Claire!! Então você está ajudando estes vermes?? Maldita!! Você quer minha adaga?? Você a terá quando ela entrar em seu coração, traidora!!


Claire G. Hellstorm
*Claire viu o pesar dele em deixar tudo para trás, e achou que seria bom agradar o homem que tanto lhe seria útil, e assim o cativar. Assim que ele passava, ela tirava a mão do mecanismo, o desligando. Olhou em volta e suspirou. Era realmente um lugar lindo, e um verdadeiro desperdício ter de deixar tudo aquilo para trás por um ser tão fraco quanto Jason. Ela detestava desperdício. Observou ao longe eles desaparecendo pelo portal, certificando-se de que apenas a arqueira e o espírito que a acompanhava ficariam pra trás, na superfície. Deu uma boa risada ao imaginar a fúria da ambiciosa arqueira ao ver que escolhera o lado errado, meneando a cabeça em negativa. Por fim, começou a andar para o centro da cidade, se concentrando novamente em algo muito poderoso, provavelmente, pois mesmo com todo o poder dela, dessa vez precisava fechar os olhos em tal concentração, que fazia a cor real de seu cabelo 'escapar', ondulações como pulsações vermelhas como o fogo ao longo cabelo platinado*

Kalekrasi
Kalekrasi parecia realmente andar como se nada fosse capaz de dete-la, ja que o toque de sua foice parecia envolver os elementais em chamas e ela nem parava para ver o resultado. Seguia com Jason e ouvia ele se referir a figura de Claire, isso juntamente com o fato de Linda ter os deixado.

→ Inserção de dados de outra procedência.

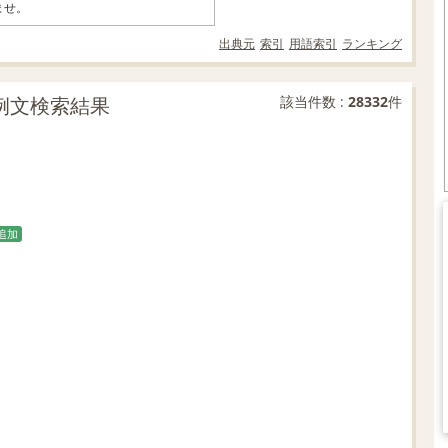
ませ。
出典元
索引
用語索引
ランキング
致の例文検索結果
該当件数 :
28332
件
追加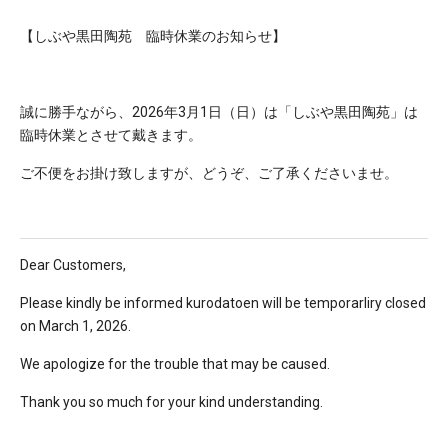
【しぶや黒田陶苑 臨時休業のお知らせ】
誠に勝手ながら、2026年3月1日（日）は「しぶや黒田陶苑」は
臨時休業とさせて戴きます。
ご不便をお掛け致しますが、どうぞ、ご了承くださいませ。
Dear Customers,
Please kindly be informed kurodatoen will be temporarliry closed
on March 1, 2026.
We apologize for the trouble that may be caused.
Thank you so much for your kind understanding.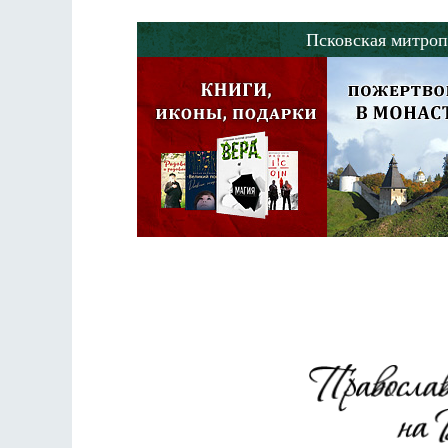
Псковская митроп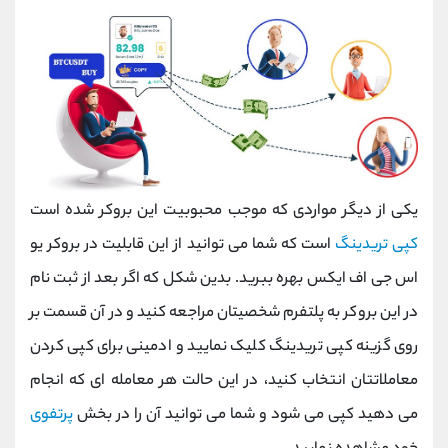
یکی از دیگر مواردی که موجب محبوبیت این بروکر شده است
کپی تریدینگ
است که شما می توانید از این قابلیت در بروکر یو
اس جی اف ایکس بهره ببرید. بدین شکل که اگر بعد از ثبت نام
در این بروکر به پلتفرم شخصیتان مراجعه کنید و در آن قسمت بر
روی گزینه کپی تریدینگ کلیک نمایید و ادمینی برای کپی کردن
معاملاتتان انتخاب کنید، در این حالت هر معامله ای که انجام
می دهید کپی می شود و شما می توانید آن را در بخش
پرتفوی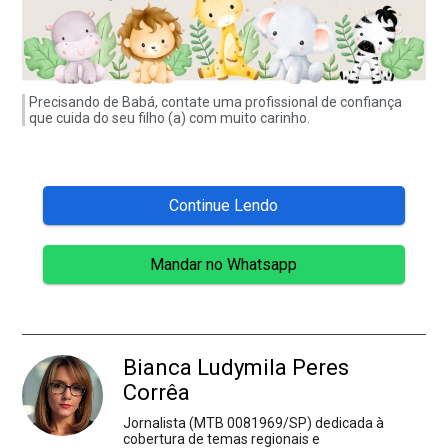
Precisando de Babá, contate uma profissional de confiança
que cuida do seu filho (a) com muito carinho.
Continue Lendo
Mandar no Whatsapp
Bianca Ludymila Peres
Corrêa
Jornalista (MTB 0081969/SP) dedicada à
cobertura de temas regionais e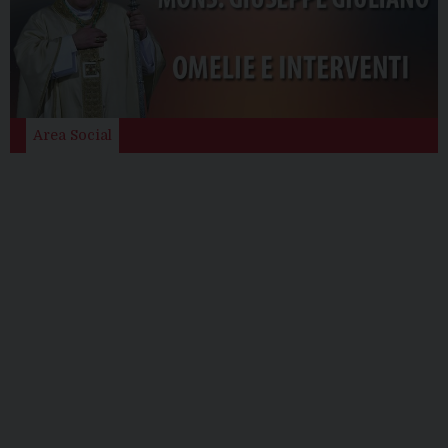
Area Social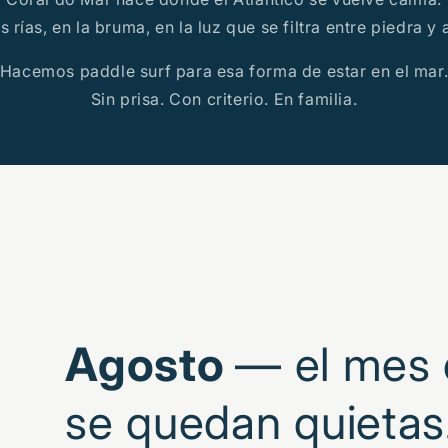
s rías, en la bruma, en la luz que se filtra entre piedra y
Hacemos paddle surf para esa forma de estar en el mar
Sin prisa. Con criterio. En familia.
Agosto
— el mes e
se quedan quietas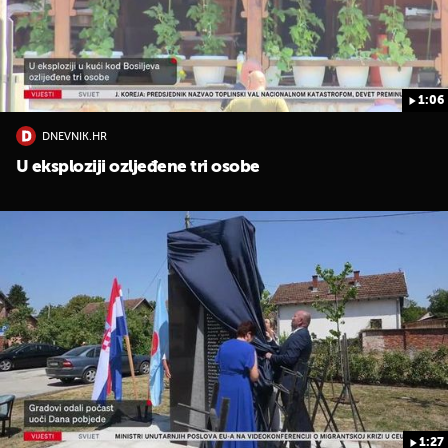
1:06
DNEVNIK.HR
U eksploziji ozljeđene tri osobe
UKLJUČITE NOTIFIKACIJE
1:27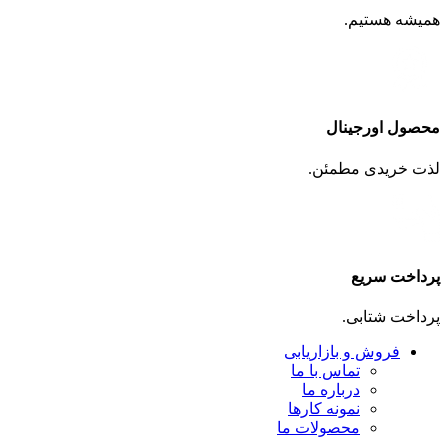
همیشه هستیم.
محصول اورجینال
لذت خریدی مطمئن.
پرداخت سریع
پرداخت شتابی.
فروش و بازاریابی
تماس با ما
درباره ما
نمونه کارها
محصولات ما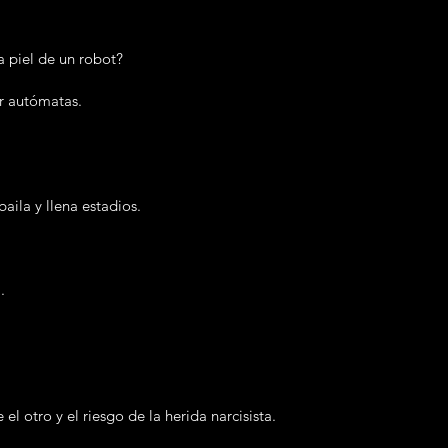
a piel de un robot?
or autómatas.
aila y llena estadios.
.
 otro y el riesgo de la herida narcisista.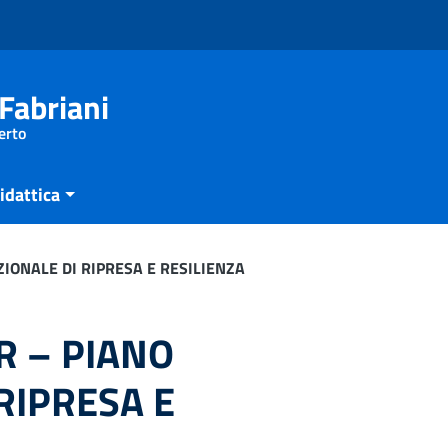
Fabriani
erto
idattica
IONALE DI RIPRESA E RESILIENZA
R – PIANO
RIPRESA E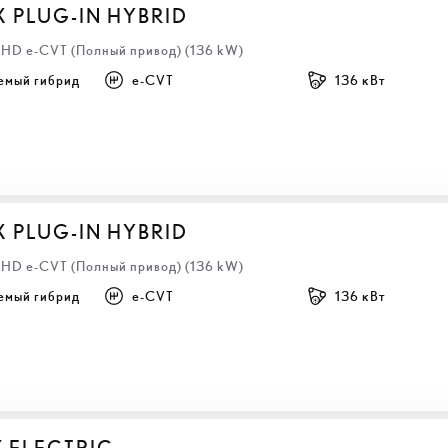
X PLUG-IN HYBRID
 LHD e-CVT (Полный привод) (136 kW)
емый гибрид
e-CVT
136 кВт
X PLUG-IN HYBRID
 LHD e-CVT (Полный привод) (136 kW)
емый гибрид
e-CVT
136 кВт
Z ELECTRIC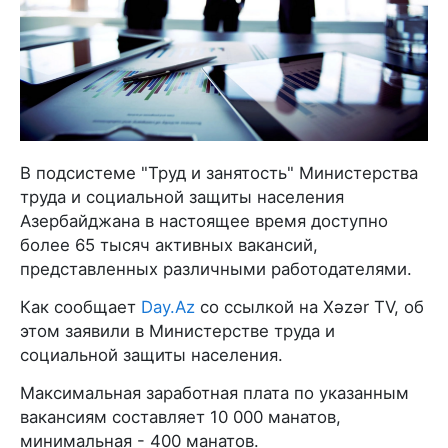
В подсистеме "Труд и занятость" Министерства
труда и социальной защиты населения
Азербайджана в настоящее время доступно
более 65 тысяч активных вакансий,
представленных различными работодателями.
Как сообщает
Day.Az
со ссылкой на Xəzər TV, об
этом заявили в Министерстве труда и
социальной защиты населения.
Максимальная заработная плата по указанным
вакансиям составляет 10 000 манатов,
минимальная - 400 манатов.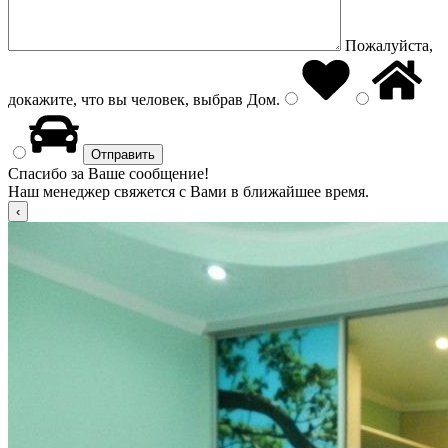
Пожалуйста,
докажите, что вы человек, выбрав
Дом
.
Спасибо за Ваше сообщение!
Наш менеджер свяжется с Вами в ближайшее время.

- Pelo visto, mais uma vez seremos apenas nós dois Jason...Vai ser divertido.

Mas não parecia nada "divertida" em falar aquilo. Se não existisse mais nada ali, logo darias as costas e voltaria para a cidade esperando o que o jovem Keylosh faria...

Narrador
Claire e Kalekrasi
*Os klonks e mortos-vivos que desciam à frente de Jason e Kalekrasi até a cidade de gelo de repente desapareceram sem nenhuma explicação. Uma dezena deles sumiu em pleno ar até perceberem que havia alguma coisa errada. O restante parou de marchar e recuou. Não havia nenhum sinal de magia ativa. Jason coçou a cabeça, confuso, dizendo para Kalekrasi.*

Mas que diabos?? O que aconteceu?? Por que nossos soldados estão sumindo ao passar daquele ponto??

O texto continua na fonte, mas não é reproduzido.